Indonesia Perlu Memikirkan Tenaga Cyber Security
Kamis, 06 Oktober 2022 - 01:45alfikr.id, Probolinggo- Belakangan ini, para pejabat Indonesia
tengah diacak-acak oleh seorang hacker yang bernama Bjorka. Lantaran karena
aksinya yang membobol data rahasia pemerintah dan menyebarkannya. Tak hanya itu,
terlansir dalam laman pikiran-rakyat.com,
Bjorka juga membeberkan data penting milik Kominfo. Bahkan ia juga mengancam
akan meretas laman Pertamina di tengah kenaikan BBM dan membongkar identitas pelaku
pembunuhan aktivis HAM Munir.
Namun, tak hanya Bjorka yang meenyerang para
pejabat Indonnesia. menurut data yang dikutip dari laman CNN Indonesia , perusahaan
NSO Group yang diduga berasal dari Israel, juga berhasil menyerang sejumlah
pejabat Indonesia di antaranya Menteri Koordinator Bidang Ekonomi Airlangga Hartarto.
Ia mendapatkan serangan berupa spyware ForcedEntry.
Spyware ForcedEntry, dapat
dikatakan suatu virus bagi perangkat digital. Pratama Persadha Chairman
Communication & Information System Security Research Center (CISSReC) mengungkapkan,
meskipun penggunanya tidak mengklik apapun, software ini akan tetap menginfeksi
perangkat tersebut.
“ForcedEntry adalah salah satu peretasan
dengan metode serangan Zero-Clik. Serangan ini relative canggih, karena
tidak memerlukan teknik social engineering, seperti menggiring korban untuk
mengklik tautan atau lampiran berbahaya. Metode ini juga tidak menuntut
interaksi dengan korban, sehingga sulit untuk dilacak sumbernya,” jelasnya
dalam keterangan via pesan singkat pada wartawan CNN Indonesia.

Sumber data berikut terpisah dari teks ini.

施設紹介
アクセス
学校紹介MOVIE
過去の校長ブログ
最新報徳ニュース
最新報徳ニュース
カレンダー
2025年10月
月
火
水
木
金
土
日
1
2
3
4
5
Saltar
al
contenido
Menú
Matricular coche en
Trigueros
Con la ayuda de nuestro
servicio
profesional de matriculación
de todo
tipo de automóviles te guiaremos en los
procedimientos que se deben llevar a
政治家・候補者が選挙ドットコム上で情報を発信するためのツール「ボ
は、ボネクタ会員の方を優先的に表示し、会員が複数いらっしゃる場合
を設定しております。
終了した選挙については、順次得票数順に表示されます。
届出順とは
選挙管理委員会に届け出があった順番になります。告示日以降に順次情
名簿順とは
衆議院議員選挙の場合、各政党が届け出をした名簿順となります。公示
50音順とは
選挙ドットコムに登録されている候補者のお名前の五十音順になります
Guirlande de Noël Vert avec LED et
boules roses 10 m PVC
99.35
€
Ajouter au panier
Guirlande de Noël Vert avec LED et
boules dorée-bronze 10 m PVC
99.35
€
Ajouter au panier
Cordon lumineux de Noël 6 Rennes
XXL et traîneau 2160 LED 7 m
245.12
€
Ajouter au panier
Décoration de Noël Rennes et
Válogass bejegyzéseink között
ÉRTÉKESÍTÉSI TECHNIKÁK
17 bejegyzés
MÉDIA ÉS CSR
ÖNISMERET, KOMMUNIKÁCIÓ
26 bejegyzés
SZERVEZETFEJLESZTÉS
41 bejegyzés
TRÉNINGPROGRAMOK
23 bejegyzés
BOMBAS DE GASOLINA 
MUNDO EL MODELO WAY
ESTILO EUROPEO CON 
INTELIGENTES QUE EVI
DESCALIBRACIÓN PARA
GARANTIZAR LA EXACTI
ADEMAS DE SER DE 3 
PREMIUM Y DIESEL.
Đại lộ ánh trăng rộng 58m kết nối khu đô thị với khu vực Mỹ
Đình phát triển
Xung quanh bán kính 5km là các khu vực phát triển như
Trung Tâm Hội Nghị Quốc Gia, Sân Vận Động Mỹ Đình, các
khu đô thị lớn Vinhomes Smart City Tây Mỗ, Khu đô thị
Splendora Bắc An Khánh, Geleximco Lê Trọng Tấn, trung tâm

Dengan maraknya pembobolan data di Indonesia,
menunjukkan bahwa keamanan cyber tidak masuk skala prioritas. Terlansir dalam
website Liputan6.com, berdasarkan data Badan Siber dan Sandi Negara (BSSN), ada
lebih dari 700 juta serangan siber yang terjadi di Indonesia pada tahun 2022. Bahkan,
baru-baru ini terjadi kebocoran data registrasi kartu SIM.
Dari situ dapat kita lihat, bahwa Indonesia
mengalami kekurangan tenaga ahli di bidang keamaan siber. Melalui survei yang
dilakukan oleh SecLab BDO Indonesia mengenai talenta Teknologi Informasi di Indonesia,
mengungkap 9 dari 10 lulusan teknologi memlilih untuk menjadi developer
perangkat lunak dan hanya 1 dari 10 yang berminat untuk mendalami keamanan cyber.
Semakin banyak kebocoran data yang terjadi, banyak
pihak yang akan dirugikan. Tak hanya perusahaan dan pemerintah saja, dilansir
dalam website Liptuan6.com Cyber Security Director SecLab BDO Indonesia, Harry
Adinanta mengatakan, bahkan individu juga bisa dirugikan karena adanya kebocoran
data.
“Bisnis dan lembaga pemerintahan juga dirugikan
karena reputasi mereka tercoreng. Adanya insiden kebocoran data semacam ini
juga merupakan ancaman terhadap keamanan nasional, karena data yang ada bisa
disalahgunakan untuk melihat berbagai jenis profil penduduk, hingga lokasi,
usia dan persebaran keluarga di daerah tertentu, yang akan berbahaya jika jatuh
ke tangan pihak yang memiliki niat jahat,” jelasnya.